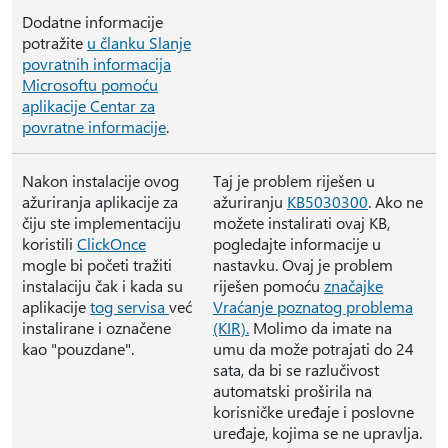
Dodatne informacije
potražite
u članku Slanje
povratnih informacija
Microsoftu pomoću
aplikacije Centar za
povratne informacije
.
Nakon instalacije ovog
Taj je problem riješen u
ažuriranja aplikacije za
ažuriranju
KB5030300
. Ako ne
čiju ste implementaciju
možete instalirati ovaj KB,
koristili
ClickOnce
pogledajte informacije u
mogle bi početi tražiti
nastavku. Ovaj je problem
instalaciju čak i kada su
riješen pomoću
značajke
aplikacije
tog servisa
već
Vraćanje poznatog problema
instalirane i označene
(KIR).
Molimo da imate na
kao "pouzdane".
umu da može potrajati do 24
sata, da bi se razlučivost
automatski proširila na
korisničke uređaje i poslovne
uređaje, kojima se ne upravlja.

◇ ◇ ◇ ◇

The response must restate each line of the material above exactly and contain no images.

RESPONSE AREA:
Dodatne informacije
potražite
u članku Slanje
povratnih informacija
Microsoftu pomoću
aplikacije Centar za
povratne informacije
.
Nakon instalacije ovog
Taj je problem riješen u
ažuriranja aplikacije za
ažuriranju
KB5030300
. Ako ne
čiju ste implementaciju
možete instalirati ovaj KB,
koristili
ClickOnce
pogledajte informacije u
mogle bi početi tražiti
nastavku. Ovaj je problem
instalaciju čak i kada su
riješen pomoću
značajke
aplikacije
tog servisa
već
Vraćanje poznatog problema
instalirane i označene
(KIR).
Molimo da imate na
kao "pouzdane".
umu da može potrajati do 24
sata, da bi se razlučivost
automatski proširila na
korisničke uređaje i poslovne
uređaje, kojima se ne upravlja.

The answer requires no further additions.